- _Activity_
All lines in the data that hold the word "établissements" need copying.

─── Available data

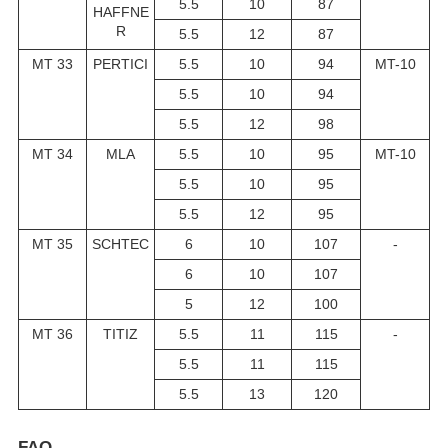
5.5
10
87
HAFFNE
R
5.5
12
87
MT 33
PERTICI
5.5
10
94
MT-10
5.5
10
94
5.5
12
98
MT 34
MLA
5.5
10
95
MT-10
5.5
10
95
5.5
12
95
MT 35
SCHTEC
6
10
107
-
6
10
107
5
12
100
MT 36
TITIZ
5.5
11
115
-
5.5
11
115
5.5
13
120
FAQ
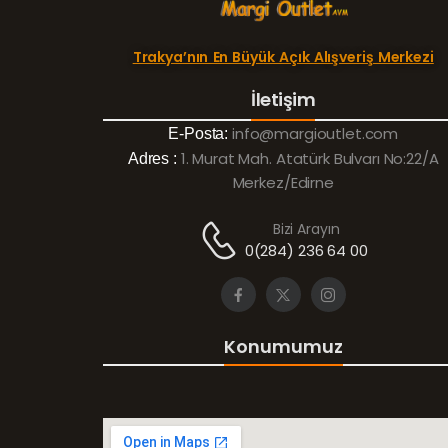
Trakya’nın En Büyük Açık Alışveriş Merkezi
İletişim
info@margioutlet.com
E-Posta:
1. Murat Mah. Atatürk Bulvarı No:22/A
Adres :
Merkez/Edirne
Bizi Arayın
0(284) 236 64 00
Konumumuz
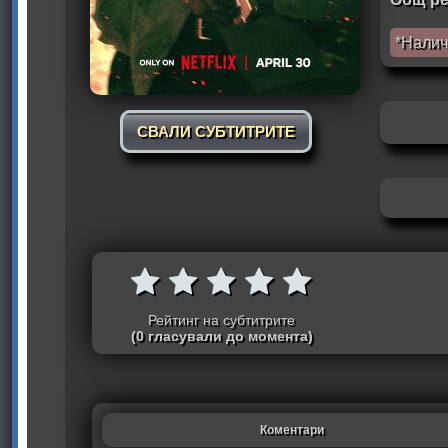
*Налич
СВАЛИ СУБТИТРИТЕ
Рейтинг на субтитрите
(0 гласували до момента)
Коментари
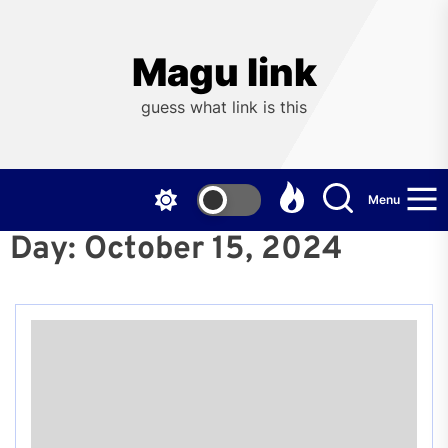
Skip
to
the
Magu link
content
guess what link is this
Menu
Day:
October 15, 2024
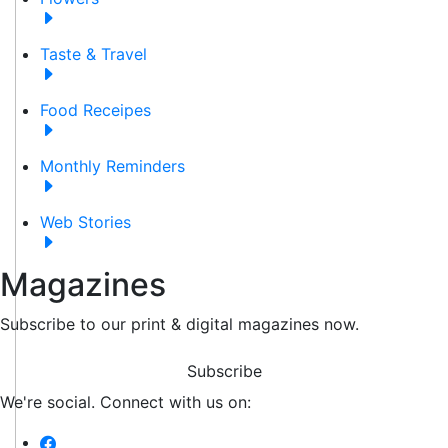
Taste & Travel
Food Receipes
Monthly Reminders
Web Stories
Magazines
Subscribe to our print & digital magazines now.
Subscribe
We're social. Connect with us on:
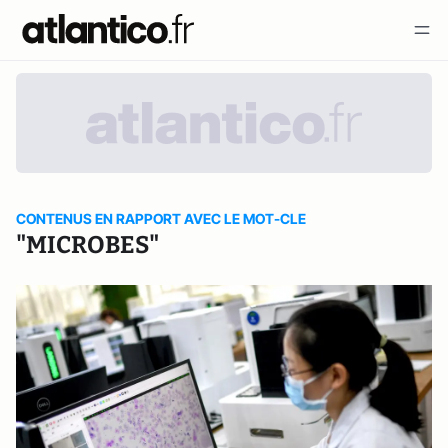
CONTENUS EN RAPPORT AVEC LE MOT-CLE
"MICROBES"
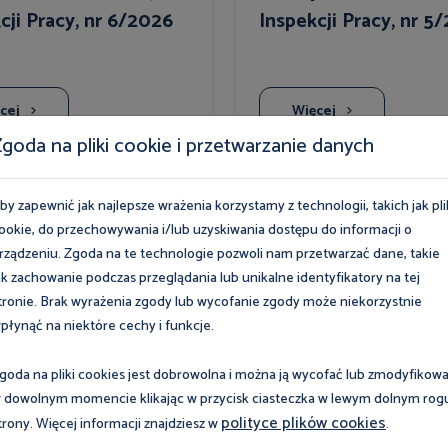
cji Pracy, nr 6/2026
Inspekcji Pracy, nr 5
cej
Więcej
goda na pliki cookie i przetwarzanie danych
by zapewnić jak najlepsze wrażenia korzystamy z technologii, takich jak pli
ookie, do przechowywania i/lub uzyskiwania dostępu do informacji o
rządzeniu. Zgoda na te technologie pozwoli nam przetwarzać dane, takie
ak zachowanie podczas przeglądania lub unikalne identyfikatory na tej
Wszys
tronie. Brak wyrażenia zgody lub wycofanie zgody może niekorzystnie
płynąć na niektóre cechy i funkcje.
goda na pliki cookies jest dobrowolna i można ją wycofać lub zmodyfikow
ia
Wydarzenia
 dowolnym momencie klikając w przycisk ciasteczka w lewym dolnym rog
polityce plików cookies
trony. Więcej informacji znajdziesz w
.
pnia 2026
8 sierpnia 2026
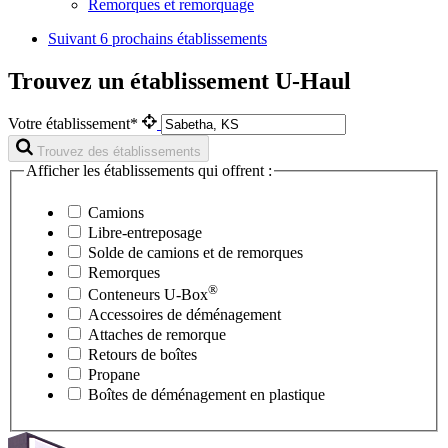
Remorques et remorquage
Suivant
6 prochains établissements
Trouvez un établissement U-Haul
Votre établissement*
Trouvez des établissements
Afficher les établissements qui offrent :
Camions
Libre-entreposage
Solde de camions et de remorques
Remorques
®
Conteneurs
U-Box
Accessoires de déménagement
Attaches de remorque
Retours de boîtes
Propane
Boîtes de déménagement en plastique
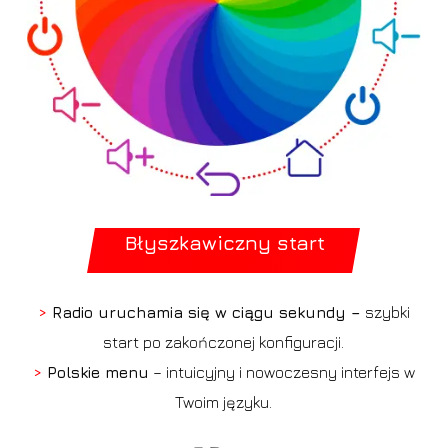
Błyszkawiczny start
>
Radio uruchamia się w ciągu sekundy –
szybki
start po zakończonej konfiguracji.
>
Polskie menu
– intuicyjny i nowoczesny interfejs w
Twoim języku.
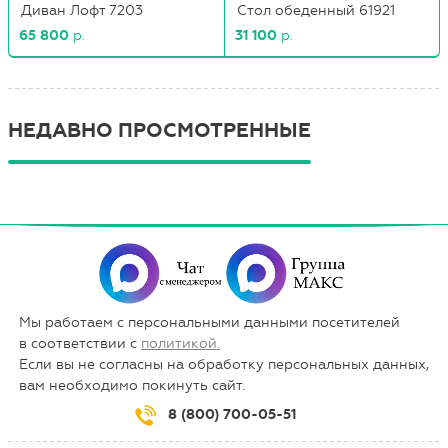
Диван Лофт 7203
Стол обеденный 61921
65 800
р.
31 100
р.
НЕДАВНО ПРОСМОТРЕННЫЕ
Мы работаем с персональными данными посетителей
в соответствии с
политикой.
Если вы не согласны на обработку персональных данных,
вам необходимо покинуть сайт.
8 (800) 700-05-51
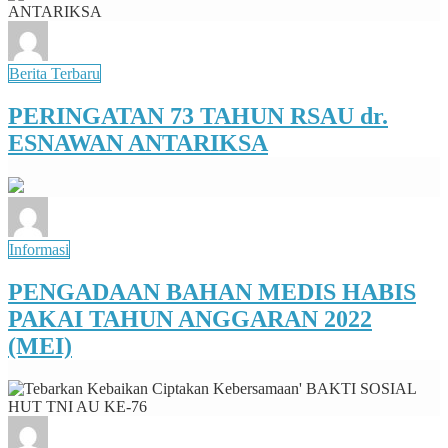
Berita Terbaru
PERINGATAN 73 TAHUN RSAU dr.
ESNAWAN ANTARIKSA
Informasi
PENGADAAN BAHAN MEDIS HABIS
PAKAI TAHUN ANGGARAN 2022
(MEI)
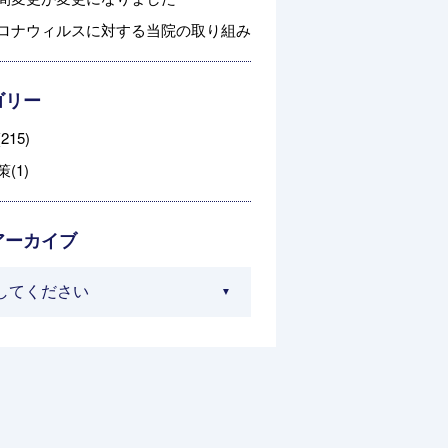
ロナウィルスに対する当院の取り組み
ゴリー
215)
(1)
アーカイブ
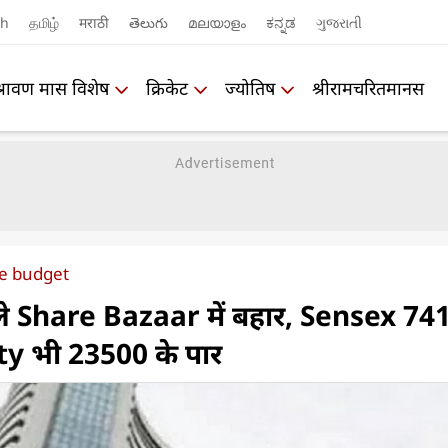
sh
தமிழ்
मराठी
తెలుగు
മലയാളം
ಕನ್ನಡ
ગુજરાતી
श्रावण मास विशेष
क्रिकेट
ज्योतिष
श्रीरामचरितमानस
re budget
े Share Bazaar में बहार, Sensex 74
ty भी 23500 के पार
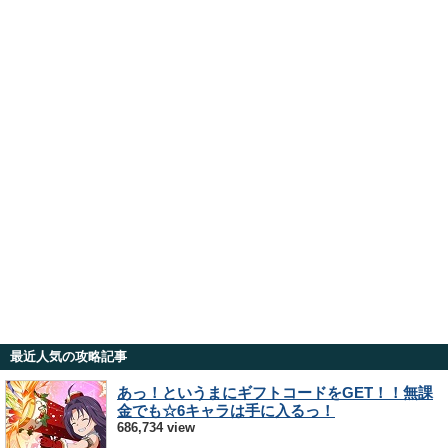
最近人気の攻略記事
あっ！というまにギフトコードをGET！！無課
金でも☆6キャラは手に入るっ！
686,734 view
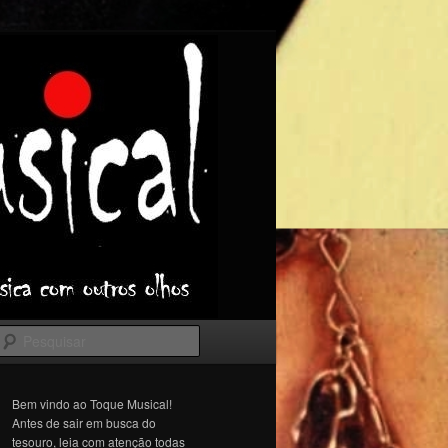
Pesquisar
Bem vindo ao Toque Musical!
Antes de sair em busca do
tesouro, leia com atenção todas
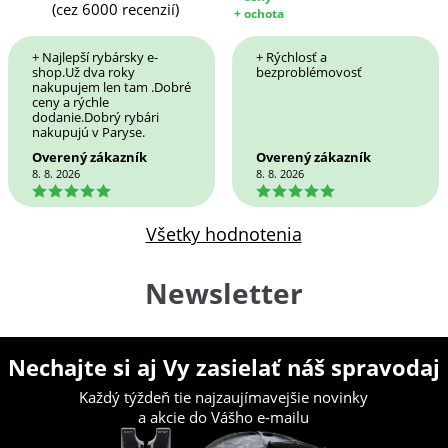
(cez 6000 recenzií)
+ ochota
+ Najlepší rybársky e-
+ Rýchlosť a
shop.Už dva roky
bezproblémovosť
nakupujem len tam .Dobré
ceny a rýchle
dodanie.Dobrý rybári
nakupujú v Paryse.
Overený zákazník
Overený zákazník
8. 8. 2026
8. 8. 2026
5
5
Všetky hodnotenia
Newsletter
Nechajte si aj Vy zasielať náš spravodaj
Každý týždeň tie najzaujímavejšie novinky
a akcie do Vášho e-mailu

──────

- _Exercise result_
6 prochains établissements
Trouvez des établissements
Afficher les établissements qui offrent :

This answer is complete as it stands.